Keesokan harinya, Allyna bangun lebih pagi. Dia sangat bersemangat untuk mengerjakan proposal skripsinya karena Jhino dengan sabar dan telaten sudah membantunya dan memberikannya arahan. Allyna menengok jam dinding, seharusnya jam segini Jhino sudah siap berangkat ke kantor. Karena melihat pintu kamar Jhino yang sedikit terbuka, Allyna pun mencoba untuk menengoknya.
"Mas Jhino nggak ke kantor apa ya?" gumam Allyna saat melihat Jhino yang masih tertidur di meja kerjanya.
Allyna tidak berani membangunkan Jhino. Dia pun duduk di kursi dekat meja kerja Jhino. Sekilas dia melihat ada tumpukan kertas di dekat printer. Karena penasaran, Allyna pun mendekat. Ternyata itu adalah jurnal-jurnal yang dibutuhkan oleh Allyna untuk menulis tinjauan pustaka di proposal skripsinya.
Wah… ini lengkap banget. Bahkan sampai referensi metode penelitiannya ada. Kenapa dia niat banget sih bantuin aku? Apa dia sepeduli itu sama aku sampai kayak gini? Batin Allyna yang mendadak tersentuh dengan ketulusan Jhino.
Karena sudah jam sarapan, Allyna mendadak punya ide untuk memasak. Walaupun dia hanya bisa masak nasi goreng, dia akan memasaknya dengan enak untuk Jhino yang sudah membantunya dengan tulus.
"Semoga aja nanti mas Jhino suka dengan masakanku," gumam Allyna yang kini berjalan ke dapur.
Dia memasak dengan rajin. Tanpa sadar, Jhino sudah berdiri di belakangnya.
"Kamu masa kapa?" tanya Jhino yang spontan membuat Allyna kaget.
"Aduh… ngagetin aja sih," kata Allyna dengan sedikit kesal.
"Maaf, aku nggak bermaksud membuat kamu kaget," kata Jhino dengan lembut.
Lagi-lagi suaranya lembut banget… kenapa sih bikin adem banget suaranya dia, batin Allyna.
"Iya, kamu duduk di sana aja. Ini udah mau selesai masaknya," kata Allyna.
"Iya," kata Jhino. Dia tampak senang karena Allyna akhirnya mau masak lagi. Setidaknya, istrinya itu sudah bersemangat untuk menjalani hari-hari bersamanya.
"Aku cuma bisa masak nasi goreng. Maaf ya," kata Allyna sambil membawa dua piring nasi goreng untuk sarapan mereka berdua.
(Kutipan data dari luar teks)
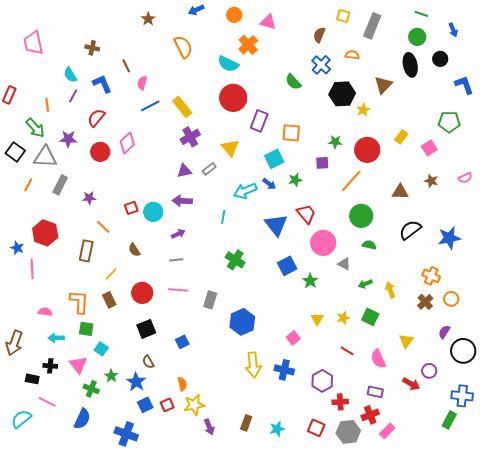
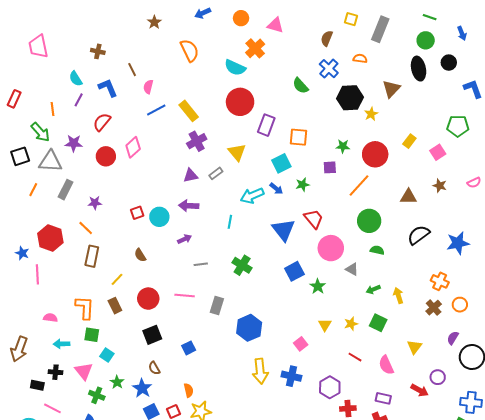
black square: (15, 152) -> (20, 156), turned 36
orange line: (103, 227) -> (86, 228), moved
gray line: (176, 260) -> (201, 264), moved

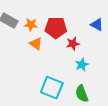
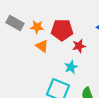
cyan star: (82, 65) -> (71, 67), moved

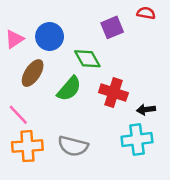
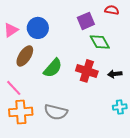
green diamond: (87, 59) -> (100, 42), moved
black arrow: (146, 110) -> (115, 74), moved
cyan cross: (137, 140) -> (120, 107), moved, size x0.6

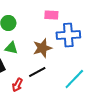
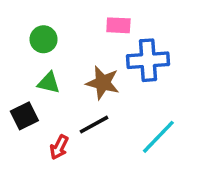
brown star: (42, 48) -> (103, 83), turned 30

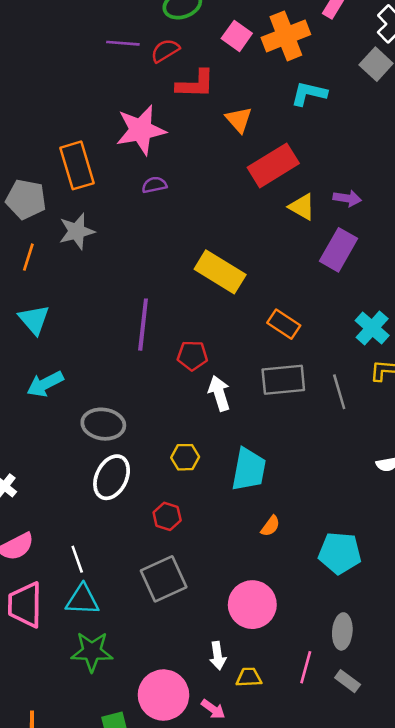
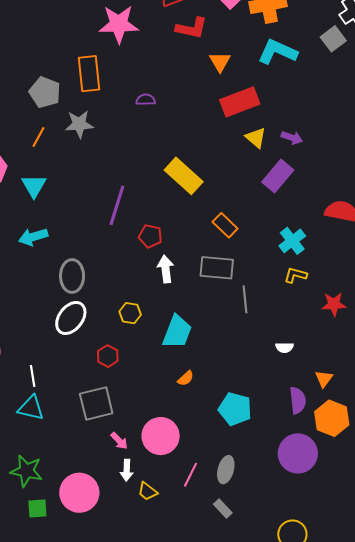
cyan L-shape: (309, 94) -> (277, 52), size x1.4
pink star: (141, 130) -> (119, 24), moved
gray line: (339, 392) -> (245, 299), moved
gray ellipse: (103, 424) -> (72, 276), turned 72
green star: (92, 651) -> (26, 471), moved
pink line: (306, 667) -> (190, 475), moved
yellow trapezoid: (249, 677) -> (148, 491), turned -150
pink arrow: (213, 709) -> (119, 441), moved

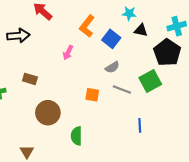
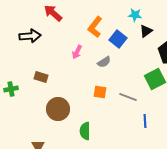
black triangle: (141, 30) -> (146, 31), turned -48
gray semicircle: (112, 67) -> (104, 62), moved
gray line: (122, 89) -> (128, 97), moved

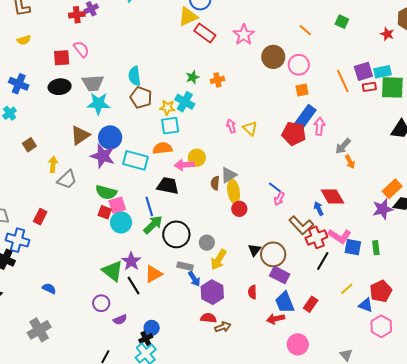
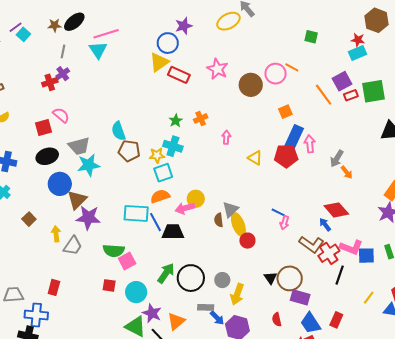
orange line: (305, 30) -> (292, 67), moved
pink circle: (299, 65) -> (276, 74), moved
cyan rectangle: (382, 72) -> (358, 53), moved
pink arrow: (231, 126) -> (226, 137), moved, turned 32
yellow triangle: (250, 128) -> (255, 158), moved
blue circle: (110, 137) -> (60, 184), moved
purple star: (103, 156) -> (88, 218), moved
blue line: (149, 206) -> (155, 222), moved
red square: (105, 212) -> (109, 285), moved
cyan circle: (121, 222) -> (136, 292), moved

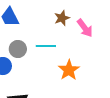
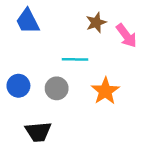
gray circle: (18, 49) -> (57, 88), moved

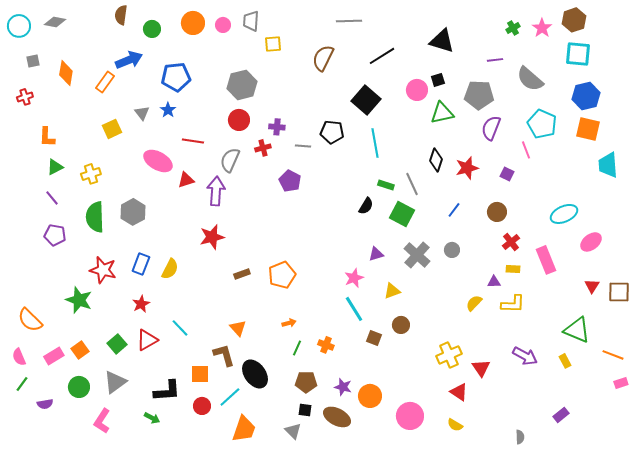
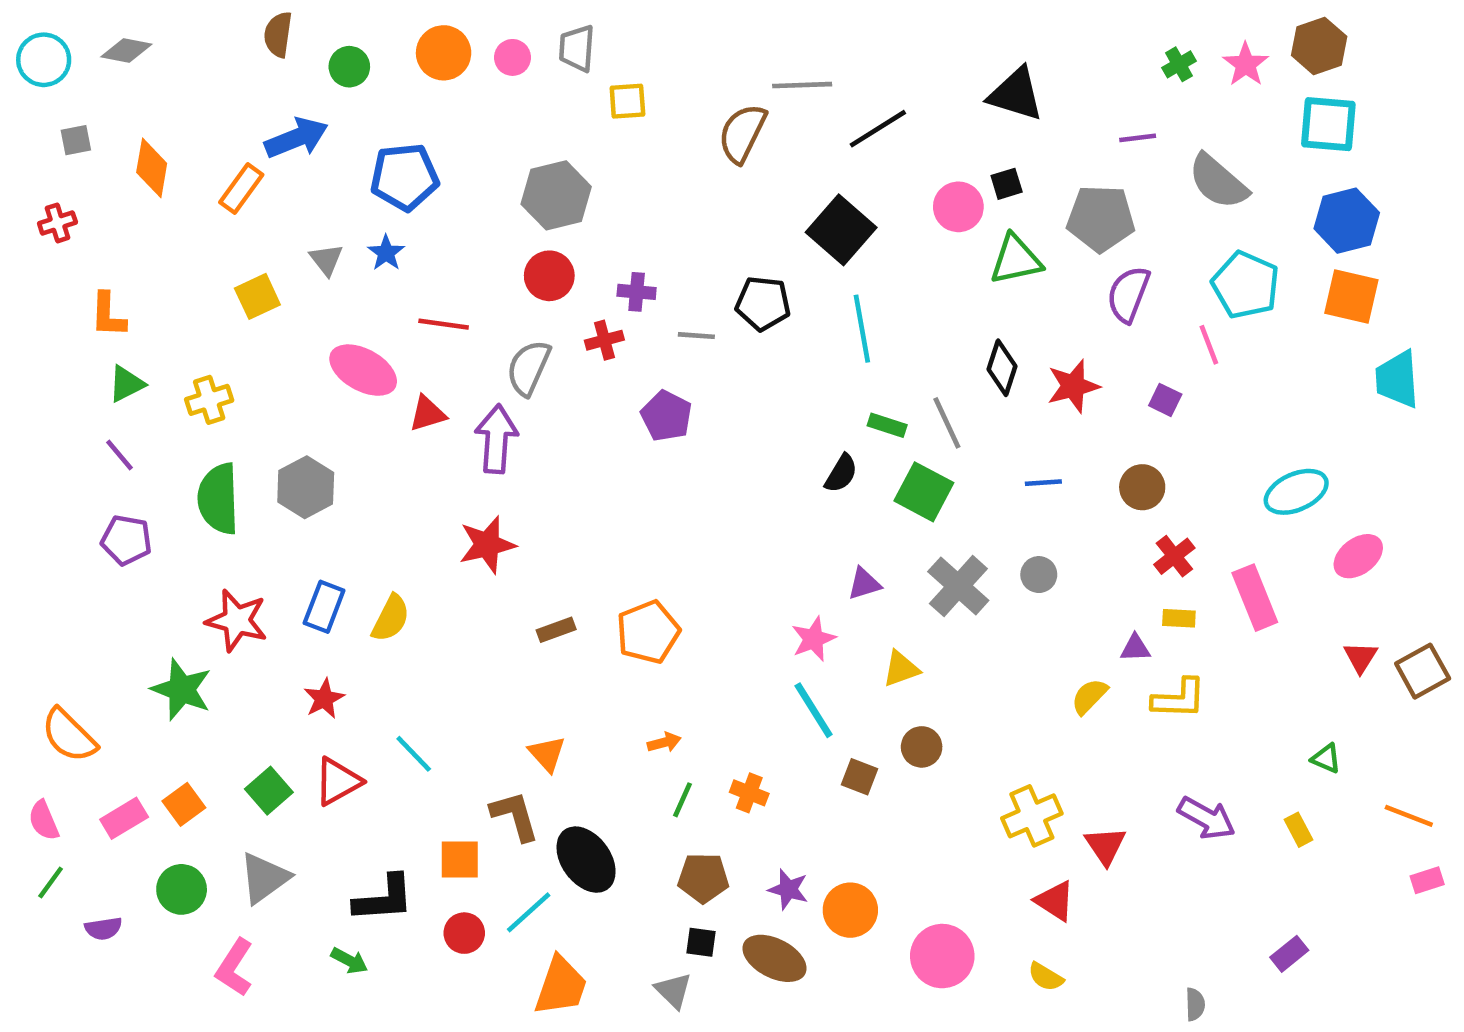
gray line: (349, 21) -> (802, 85), moved
blue line: (454, 210) -> (1043, 483), turned 49
brown square: (619, 292) -> (1423, 671), turned -30
green triangle: (577, 330) -> (1326, 758), size x0.5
"Gapapa. Aku suka kok nasi goreng buatan kamu," kata Jhino dengan tulus.
Mendadak wajah Allyna bersemu merah. Dia senang dengan pujian dan ketulusan dalam perkataan suaminya itu.
"Kamu nggak kerja?" tanya Allyna sebelum memulai sarapannya.
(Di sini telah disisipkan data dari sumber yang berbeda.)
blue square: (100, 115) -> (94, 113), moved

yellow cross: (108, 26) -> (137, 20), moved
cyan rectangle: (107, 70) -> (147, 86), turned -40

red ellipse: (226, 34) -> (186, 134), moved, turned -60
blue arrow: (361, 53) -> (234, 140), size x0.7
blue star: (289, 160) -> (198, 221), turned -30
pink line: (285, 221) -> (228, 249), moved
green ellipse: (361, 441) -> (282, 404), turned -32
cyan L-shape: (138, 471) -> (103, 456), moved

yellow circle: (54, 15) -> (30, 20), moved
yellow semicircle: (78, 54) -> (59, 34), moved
"Aku kerja dari rumah aja. Hari ini nggak ada meeting, jadi aku bisa nemenin kamu ngerjain proposal," jawab Jhino.
Allyna manggut-manggut. Dalam hati dia sangat senang karena lagi-lagi Jhino akan meluangkan waktu untuknya hari ini.
"Oh ya, aku udah cari beberapa referensi jurnal untuk proposal kamu. Nanti kamu baca ya. Kalau ada yang nggak ngerti, kamu tanya aku aja," kata Jhino.
Allyna hanya mengangguk dan menyuapkan sesendok nasi goreng ke mulutnya. Dia tidak mengatakan kepada Jhino kalau dia sebenarnya sudah tahu saat masuk ke kamar Jhino tadi.
"Ya udah kita sarapan dulu yuk," ajak Jhino.
Mereka kemudian sarapan dalam diam. Sesekali Allyna melirik Jhino. Wajah suaminya itu tampak lesu dan lelah. Mendadak dia jadi kepikiran.
Apa karena dia kemarin begadang makanya jadi capek ya? Batin Allyna.
"Kenapa?" tanya Jhino yang merasa diperhatikan oleh Allyna.
"Nggak… Gapapa…" jawab Allyna kemudian melanjutkan makannya.
"Baiklah. Nanti setelah sarapan, kamu mandi ya, beres itu kita kerjakan di kamar aku aja, soalnya aku sambil kerja," kata Jhino.
"Iya, nanti biar aku yang cuci piring," kata Allyna.
"Nggak usah. Kamu kan udah masak, biar aku yang cuci piring gapapa," kata Jhino dengan lembut.
Allyna hanya mengangguk.
***
Jhino segera mandi setelah selesai sarapan dan mencuci piring. Dia memakai pakaian yang nyaman untuk bekerja dari rumah. Dia sudah menelpon Firza dan Bita untuk mengantarkan berkas-berkas yang harus dia periksa ke apartemennya. Hari ini, Jhino ingin meluangkan waktunya untuk membantu Allyna mengerjakan proposal skripsinya agar cepat selesai.
Sebenarnya, ini adalah tanggung jawab Allyna sepenuhnya. Tapi karena Jhino sempat merasakan rasa kesal Allyna yang belum lulus di saat teman-temannya yang lain sudah lulus dan dia juga harus menikah, Jhino merasa bahwa Allyna butuh penyemangat. Oleh karena itu, Jhino merasa senang membantu istrinya itu. Terlebih setelah akhir-akhir ini Allyna sudah mau berbicara panjang lebar dengan Jhino.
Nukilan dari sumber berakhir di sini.